Work request:
Restate word for word the lines from the one bearing "FILTERS & SORTING" through the end of the entries below, and leave every picture out.

-=-=-

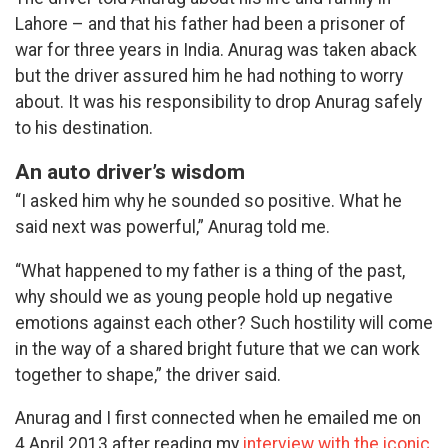
Lahore – and that his father had been a prisoner of
war for three years in India. Anurag was taken aback
but the driver assured him he had nothing to worry
about. It was his responsibility to drop Anurag safely
to his destination.
An auto driver’s wisdom
“I asked him why he sounded so positive. What he
said next was powerful,” Anurag told me.
“What happened to my father is a thing of the past,
why should we as young people hold up negative
emotions against each other? Such hostility will come
in the way of a shared bright future that we can work
together to shape,” the driver said.
Anurag and I first connected when he emailed me on
4 April 2013 after reading my
interview with the iconic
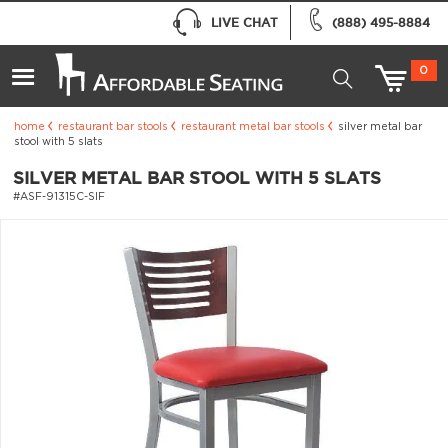
LIVE CHAT
(888) 495-8884
0
home
restaurant bar stools
restaurant metal bar stools
silver metal bar
stool with 5 slats
SILVER METAL BAR STOOL WITH 5 SLATS
#ASF-91315C-SIF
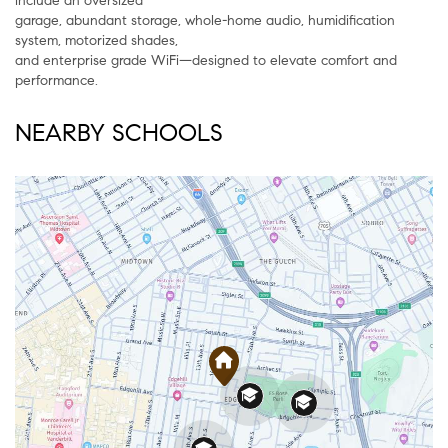
include an oversized
garage, abundant storage, whole-home audio, humidification
system, motorized shades,
and enterprise grade WiFi—designed to elevate comfort and
performance.
NEARBY SCHOOLS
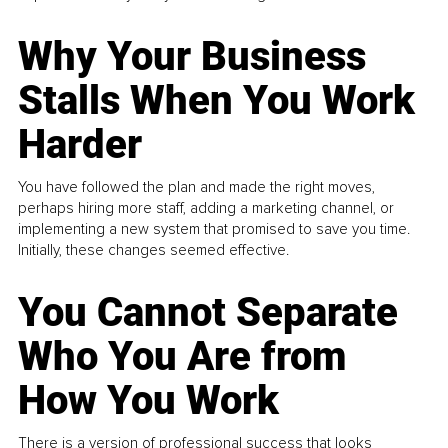
Why Your Business
Stalls When You Work
Harder
You have followed the plan and made the right moves,
perhaps hiring more staff, adding a marketing channel, or
implementing a new system that promised to save you time.
Initially, these changes seemed effective.
You Cannot Separate
Who You Are from
How You Work
There is a version of professional success that looks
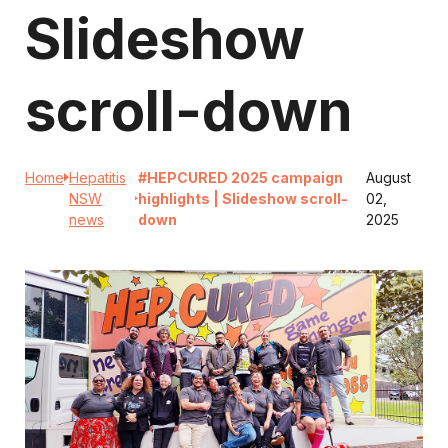
Slideshow
scroll-down
Home
Hepatitis
#HEPCURED 2025 campaign
August
NSW
highlights | Slideshow scroll-
02,
news
down
2025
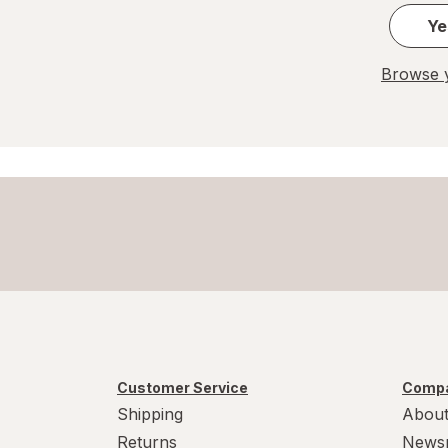
Ye
Browse y
Customer Service
Compa
Shipping
About
Returns
News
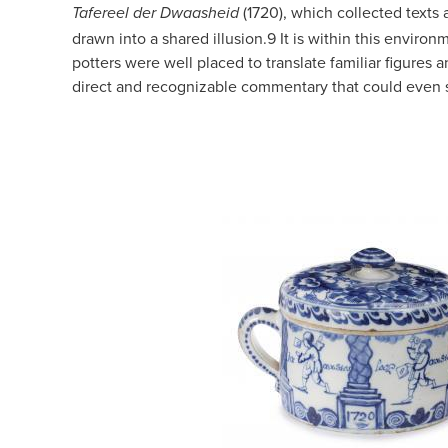
(1720), which collected texts
Tafereel der Dwaasheid
drawn into a shared illusion.
9
It is within this environ
potters were well placed to translate familiar figures 
direct and recognizable commentary that could even s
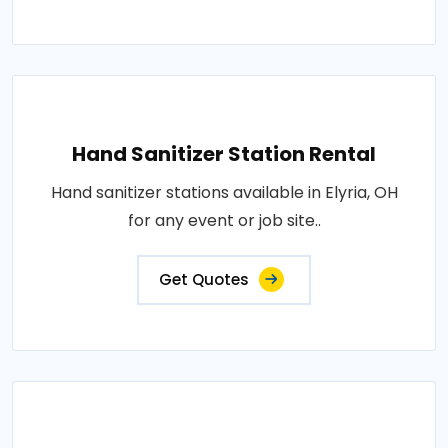
Hand Sanitizer Station Rental
Hand sanitizer stations available in Elyria, OH
for any event or job site..
Get Quotes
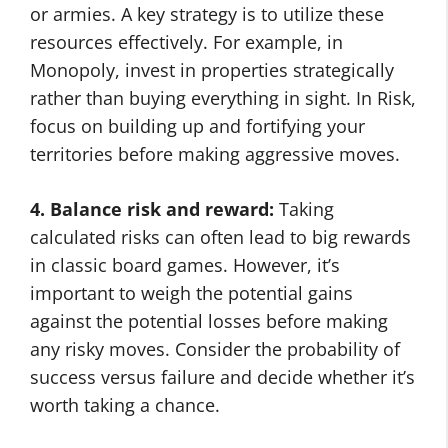
or armies. A key strategy is to utilize these
resources effectively. For example, in
Monopoly, invest in properties strategically
rather than buying everything in sight. In Risk,
focus on building up and fortifying your
territories before making aggressive moves.
4. Balance risk and reward:
Taking
calculated risks can often lead to big rewards
in classic board games. However, it’s
important to weigh the potential gains
against the potential losses before making
any risky moves. Consider the probability of
success versus failure and decide whether it’s
worth taking a chance.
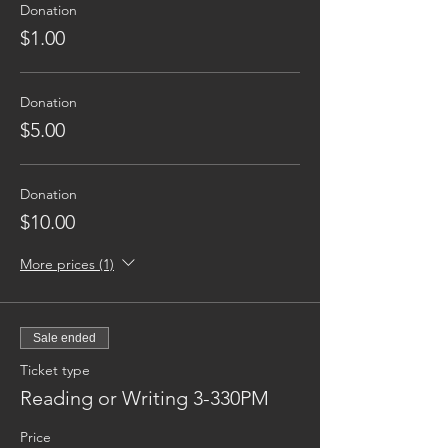
Donation
$1.00
Donation
$5.00
Donation
$10.00
More prices (1)
Sale ended
Ticket type
Reading or Writing 3-330PM
Price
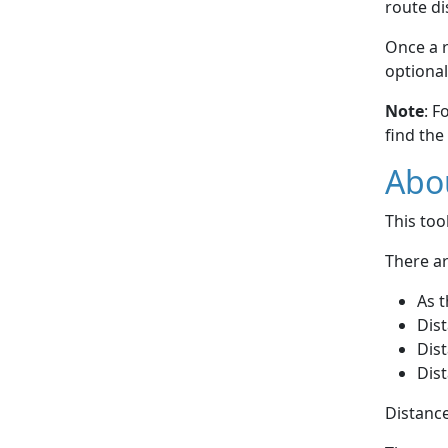
route di
Once a r
optional
Note
: F
find the
Abou
This to
There ar
As t
Dist
Dist
Dist
Distance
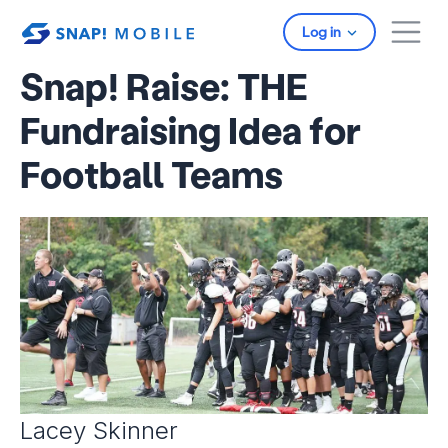
Skip to main content
Log in
Snap! Raise: THE
Fundraising Idea for
Football Teams
Lacey Skinner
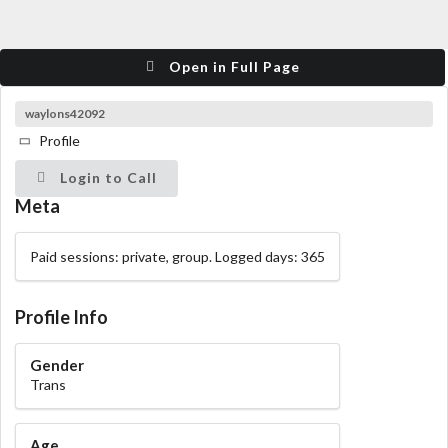
Open in Full Page
waylons42092
Profile
Login to Call
Meta
Paid sessions: private, group. Logged days: 365
Profile Info
Gender
Trans
Age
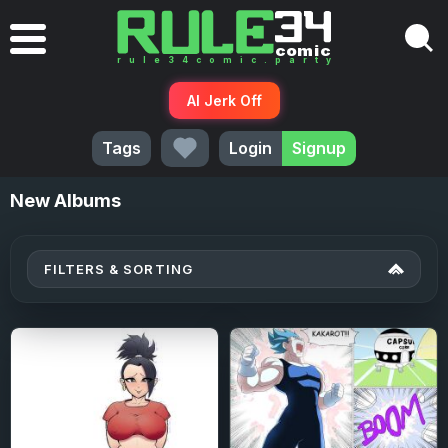
AI Jerk Off
Tags
Login
Signup
New
Albums
FILTERS & SORTING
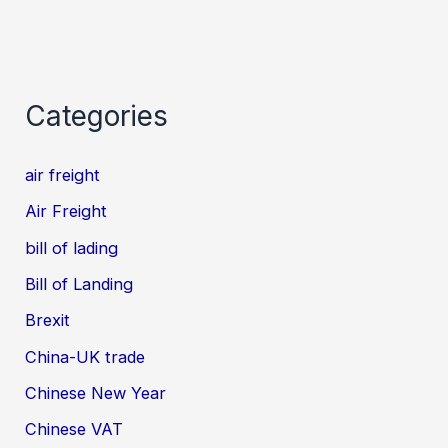
Categories
air freight
Air Freight
bill of lading
Bill of Landing
Brexit
China-UK trade
Chinese New Year
Chinese VAT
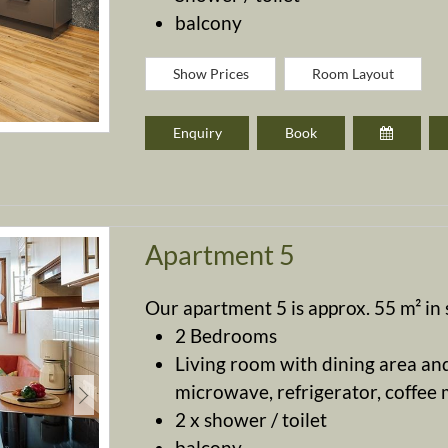
balcony
Show Prices
Room Layout
Enquiry
Book
Apartment 5
Our apartment 5 is approx. 55 m² in s
2 Bedrooms
Living room with dining area and
microwave, refrigerator, coffee ma
2 x shower / toilet
balcony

-=-=-

Worked solution:
FILTERS & SORTING
Categories
air freight
Air Freight
bill of lading
Bill of Landing
Brexit
China-UK trade
Chinese New Year
Chinese VAT
balcony
Show Prices
Room Layout
Enquiry
Book
Apartment 5
Our apartment 5 is approx. 55 m² in s
2 Bedrooms
Living room with dining area and
microwave, refrigerator, coffee ma
2 x shower / toilet
balcony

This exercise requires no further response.